Peña Nieto was poised to win the race by a landslide, but in the end the margin of victory was much smaller than expected. Lopez Obrador, who lost the race by about 6 percentage points, says that the PRI used illicit funds to buy votes and usher Mr. Peña Nieto into power. One particular scandal has broken out over gift cards for a supermarket chain in Mexico City allegedly handed out by the PRI in exchange for votes. The left has also said that the television industry exhibited mass bias in their favorable coverage of Peña Nieto leading into the race. Lopez Obrador already demanded a recount directly following the announcement of election results, which Mexico's electoral institute carried out, deeming Peña Nieto's win valid.

And yet Lopez Obrador has forged forward in disputing the race.

In a poll published in Thursday's edition of Mexico's leading newspaper, two-thirds of Mexicans said that Lopez Obrador should accept the results of the race. Among his followers, the number nof those who feel he should accept the results is much smaller, but it's still a majority, at 56 percent.

Lopez Obrador has been deemed the ultimate “sore loser” by his foes. When he lost the race in 2006 by a razor-thin margin, he declared fraud and shut down parts of downtown Mexico City with a six-week street protest.

Yet the Reforma poll also captures long-held skepticism about politics and suspicions that dirty tricks still persist: 40 percent in the same poll say the race was either somewhat or very tainted.

The mixed sentiments reflected in the Reforma poll – 40 percent say the race may have been unfair, yet 76 percent want the results to remain standing – can be interpreted in many ways. Do Mexicans trust their democracy or not? Are politics clean? Do systems work? The answers are both yes and no.

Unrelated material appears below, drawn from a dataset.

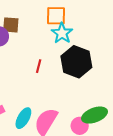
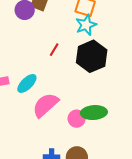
cyan ellipse: (23, 118) -> (27, 83), moved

But for those who feared that a return of the PRI would mean a return to the past, Lopez Obrador and others questioning Peña Nieto's mandate could be playing an important “preventive” role. The PRI has long maintained it represents a new generation of leaders committed to democracy. Many Mexicans said they would have to wait to see how the PRI rules in power to judge if that's really true or not. But the vote-buying allegations, street protests, and now Lopez Obrador's lawsuit could mean that the test is already under way.